Network flow watermarking (NFW) has been widely used in flow trace back. However, most of the existing NFW methods cannot work efficiently due to the weakness of resisting channel interferences, establishing reliable synchronization, and resisting statistical analysis-based NFW attacks. To this end, a hybrid packet sequence-timing-based flow watermarking (HSTW) method is proposed, for which packet sequence and packet timing constitute a hybrid carrier to carry watermark information. HSTW modulates the packet sequence of the flow and represents the watermark information by the relative time relationship between the packet reordering, which improves the robustness of the watermark against delay jitter and packet loss. By designing a synchronization header based on the specific packet sequence, the information synchronization is achieved at any position of the flow. To resist statistical analysis-based NFW attacks, the packet sequence modulation is carried out in the form of slight packet reordering.

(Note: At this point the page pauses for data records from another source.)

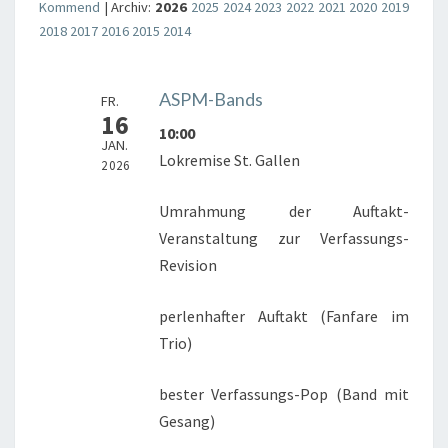
Kommend
| Archiv:
2026
2025
2024
2023
2022
2021
2020
2019
2018
2017
2016
2015
2014
ASPM-Bands
FR.
16
10:00
JAN.
Lokremise St. Gallen
2026
Umrahmung der Auftakt-
Veranstaltung zur Verfassungs-
Revision
perlenhafter Auftakt (Fanfare im
Trio)
bester Verfassungs-Pop (Band mit
Gesang)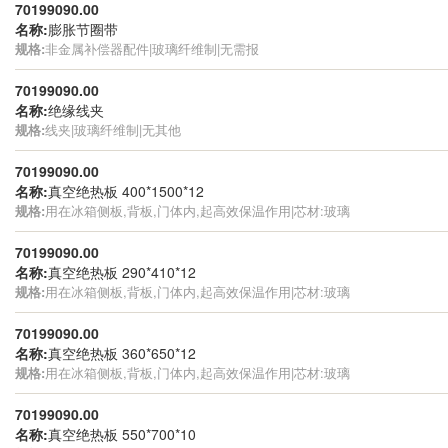
70199090.00
名称:
膨胀节圈带
规格:
非金属补偿器配件|玻璃纤维制|无需报
70199090.00
名称:
绝缘线夹
规格:
线夹|玻璃纤维制|无其他
70199090.00
名称:
真空绝热板 400*1500*12
规格:
用在冰箱侧板,背板,门体内,起高效保温作用|芯材:玻璃
70199090.00
名称:
真空绝热板 290*410*12
规格:
用在冰箱侧板,背板,门体内,起高效保温作用|芯材:玻璃
70199090.00
名称:
真空绝热板 360*650*12
规格:
用在冰箱侧板,背板,门体内,起高效保温作用|芯材:玻璃
70199090.00
名称:
真空绝热板 550*700*10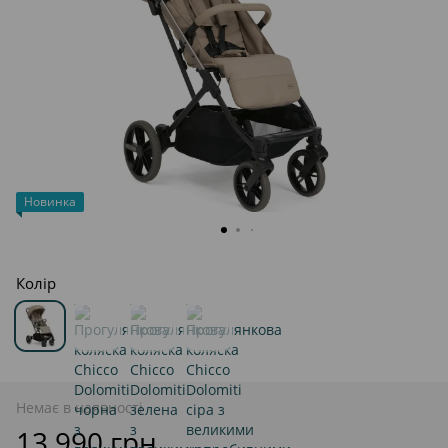
Новинка
Колір
Немає в наявності
13 990 грн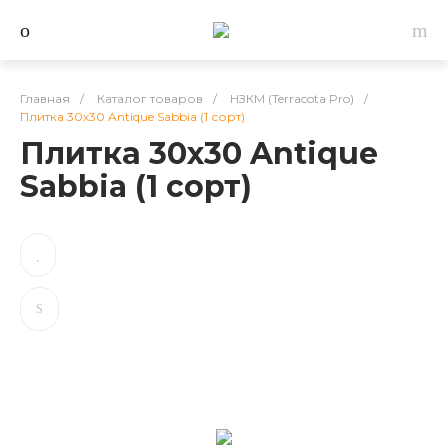
Главная
/
Каталог товаров
/
НЗКМ (Terracota Pro)
/
Плитка 30х30 Antique Sabbia (1 сорт)
Плитка 30х30 Antique
Sabbia (1 сорт)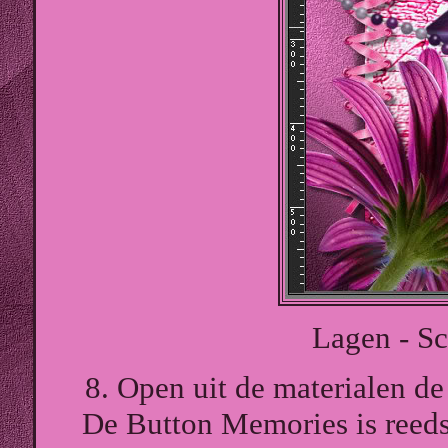
Lagen - S
8. Open uit de materialen de
De Button Memories is reeds 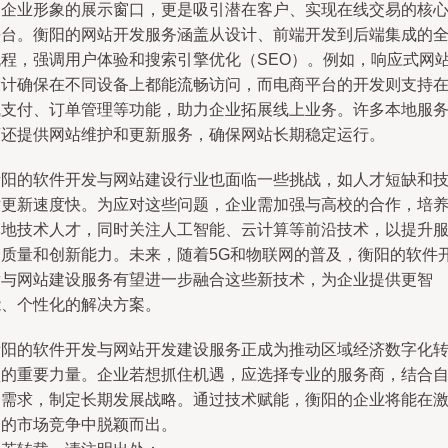
是企业形象的展示窗口，更是吸引潜在客户、实现在线交易的核
平台。衡阳的网站开发服务涵盖从设计、前端开发到后端集成的
流程，强调用户体验和搜索引擎优化（SEO）。例如，响应式网
设计确保在不同设备上都能流畅访问，而电商平台的开发则支持
线支付、订单管理等功能，助力企业拓展线上业务。许多本地服
商还提供网站维护和更新服务，确保网站长期稳定运行。
衡阳的软件开发与网站建设行业也面临一些挑战，如人才短缺和
术更新速度快。为应对这些问题，企业需加强与高校的合作，培
本地技术人才，同时关注人工智能、云计算等前沿技术，以提升
务质量和创新能力。未来，随着5G和物联网的普及，衡阳的软件
发与网站建设服务有望进一步融合这些新技术，为企业提供更智
能、个性化的解决方案。
衡阳的软件开发与网站开发建设服务正成为推动区域经济数字化
型的重要力量。企业若想抓住机遇，应选择专业的服务商，结合
身需求，制定长期发展战略。通过技术赋能，衡阳的企业将能在
烈的市场竞争中脱颖而出。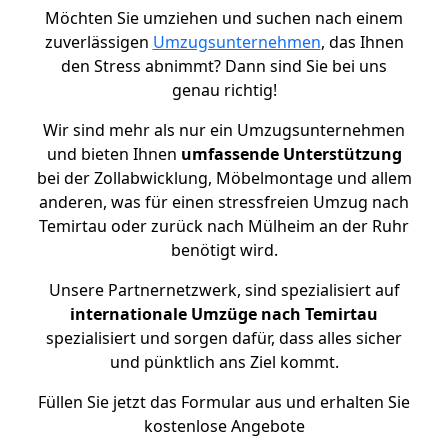
Möchten Sie umziehen und suchen nach einem
zuverlässigen
Umzugsunternehmen
, das Ihnen
den Stress abnimmt? Dann sind Sie bei uns
genau richtig!
Wir sind mehr als nur ein Umzugsunternehmen
und bieten Ihnen
umfassende Unterstützung
bei der Zollabwicklung, Möbelmontage und allem
anderen, was für einen stressfreien Umzug nach
Temirtau oder zurück nach Mülheim an der Ruhr
benötigt wird.
Unsere Partnernetzwerk, sind spezialisiert auf
internationale Umzüge nach Temirtau
spezialisiert und sorgen dafür, dass alles sicher
und pünktlich ans Ziel kommt.
Füllen Sie jetzt das Formular aus und erhalten Sie
kostenlose Angebote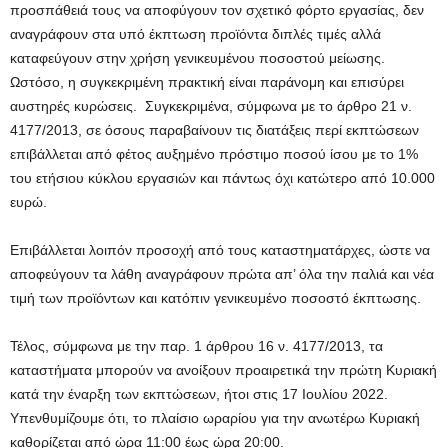
προσπάθειά τους να αποφύγουν τον σχετικό φόρτο εργασίας, δεν
αναγράφουν στα υπό έκπτωση προϊόντα διπλές τιμές αλλά
καταφεύγουν στην χρήση γενικευμένου ποσοστού μείωσης.
Ωστόσο, η συγκεκριμένη πρακτική είναι παράνομη και επισύρει
αυστηρές κυρώσεις. Συγκεκριμένα, σύμφωνα με το άρθρο 21 ν.
4177/2013, σε όσους παραβαίνουν τις διατάξεις περί εκπτώσεων
επιβάλλεται από φέτος αυξημένο πρόστιμο ποσού ίσου με το 1%
του ετήσιου κύκλου εργασιών και πάντως όχι κατώτερο από 10.000
ευρώ.
Επιβάλλεται λοιπόν προσοχή από τους καταστηματάρχες, ώστε να
αποφεύγουν τα λάθη αναγράφουν πρώτα απ’ όλα την παλιά και νέα
τιμή των προϊόντων και κατόπιν γενικευμένο ποσοστό έκπτωσης.
Τέλος, σύμφωνα με την παρ. 1 άρθρου 16 ν. 4177/2013, τα
καταστήματα μπορούν να ανοίξουν προαιρετικά την πρώτη Κυριακή
κατά την έναρξη των εκπτώσεων, ήτοι στις 17 Ιουλίου 2022.
Υπενθυμίζουμε ότι, το πλαίσιο ωραρίου για την ανωτέρω Κυριακή
καθορίζεται από ώρα 11:00 έως ώρα 20:00.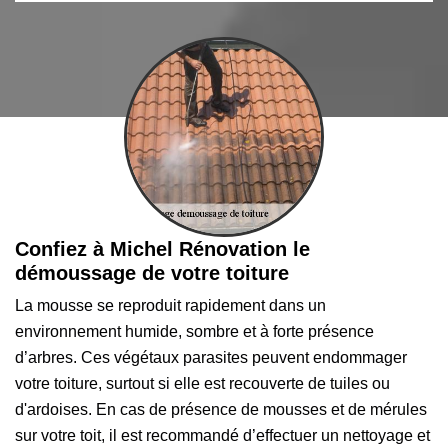
Confiez à Michel Rénovation le
démoussage de votre toiture
La mousse se reproduit rapidement dans un
environnement humide, sombre et à forte présence
d’arbres. Ces végétaux parasites peuvent endommager
votre toiture, surtout si elle est recouverte de tuiles ou
d'ardoises. En cas de présence de mousses et de mérules
sur votre toit, il est recommandé d’effectuer un nettoyage et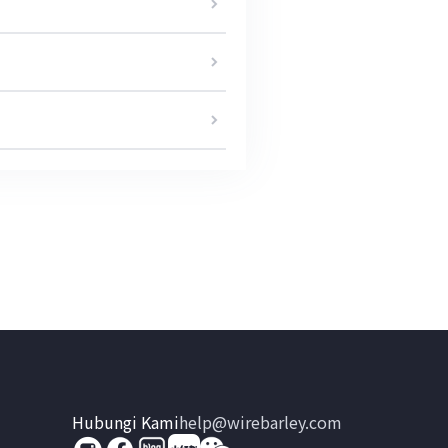
Hubungi Kami
help@wirebarley.com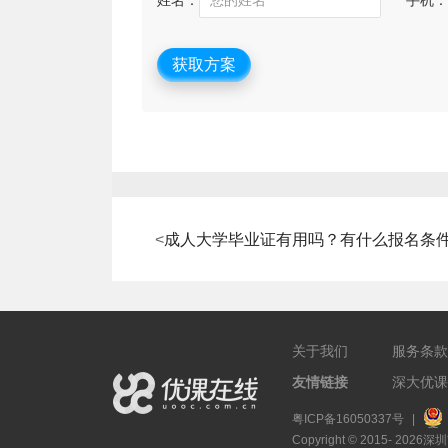
姓名：
手机：
获取方案
<
成人大学毕业证有用吗？有什么报名条
关于我们
服务条款
友情链接
深大优课
粤ICP备16050337号
|
Copyright © 2015- 2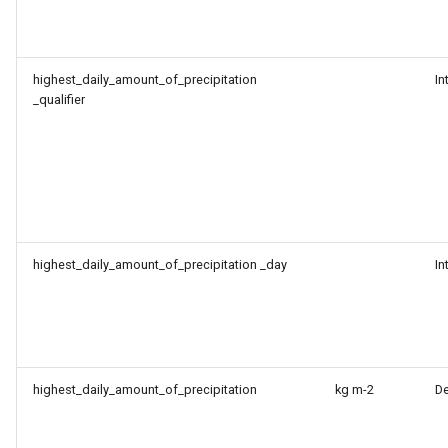
highest_daily_amount_of_precipitation
In
_qualifier
highest_daily_amount_of_precipitation _day
In
highest_daily_amount_of_precipitation
kg m-2
D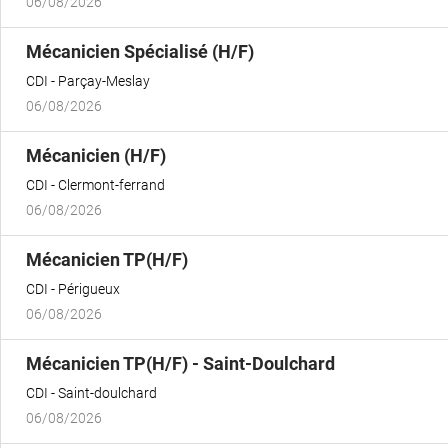
06/08/2026
(Nouvelle
Mécanicien Spécialisé (H/F)
fenêtre)
CDI
Parçay-Meslay
06/08/2026
(Nouvelle
Mécanicien (H/F)
fenêtre)
CDI
Clermont-ferrand
06/08/2026
(Nouvelle
Mécanicien TP(H/F)
fenêtre)
CDI
Périgueux
06/08/2026
(Nouvelle
Mécanicien TP(H/F) - Saint-Doulchard
fenêtre)
CDI
Saint-doulchard
06/08/2026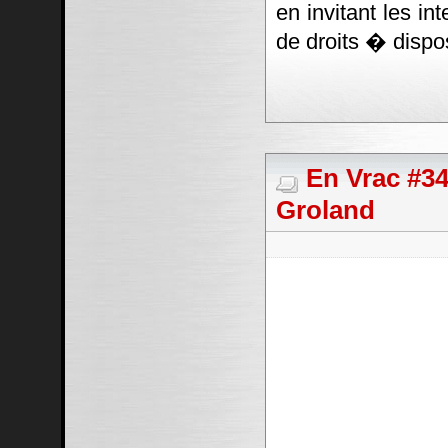
en invitant les in
de droits � dispos
En Vrac #34
Groland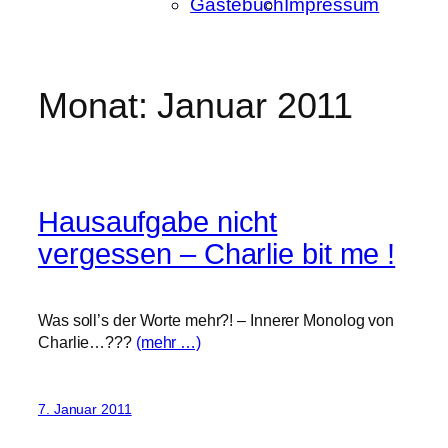
Gästebuch
Impressum
Monat:
Januar 2011
Hausaufgabe nicht
vergessen – Charlie bit me !
Was soll’s der Worte mehr?! – Innerer Monolog von
Charlie…???
(mehr …)
7. Januar 2011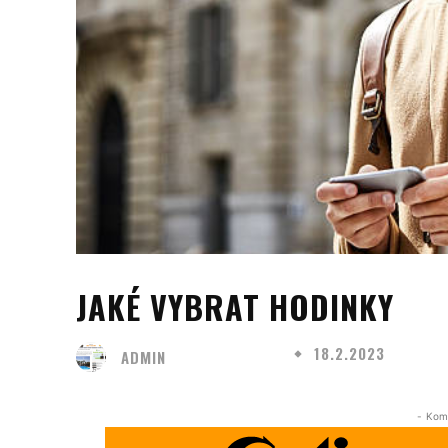
JAKÉ VYBRAT HODINKY
18.2.2023
ADMIN
- Kom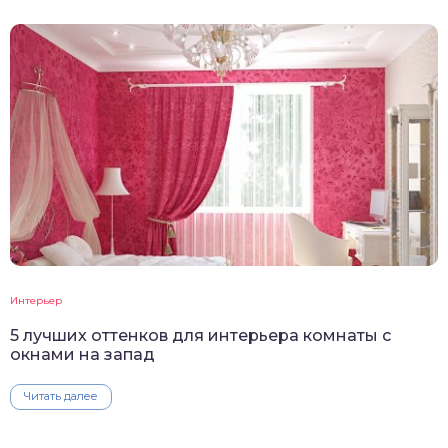
Интерьер
5 лучших оттенков для интерьера комнаты с
окнами на запад
Читать далее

The random distribution of the watermark is achieved based on the synchronization header, eliminating the time correlation between multiple watermarked flows. By a large number of experiments based on real-time traffic and public datasets, the results show that in comparison with the existing methods, HSTW has stronger robustness and more reliable synchronization. Compared with timing-based and rate-based methods, the accuracy of HSTW under delay jitter is increased by 32.17% to 34.50%. The accuracy of HSTW under packet loss interference is improved by 20.11% to 26.89% in comparison with sequence-based methods. HSTW can achieve information synchronization even if only partial watermarked flow can be obtained. Furthermore, HSTW can avoid the detection of Kolmogorov-Smirnov test and multi-flow attacks.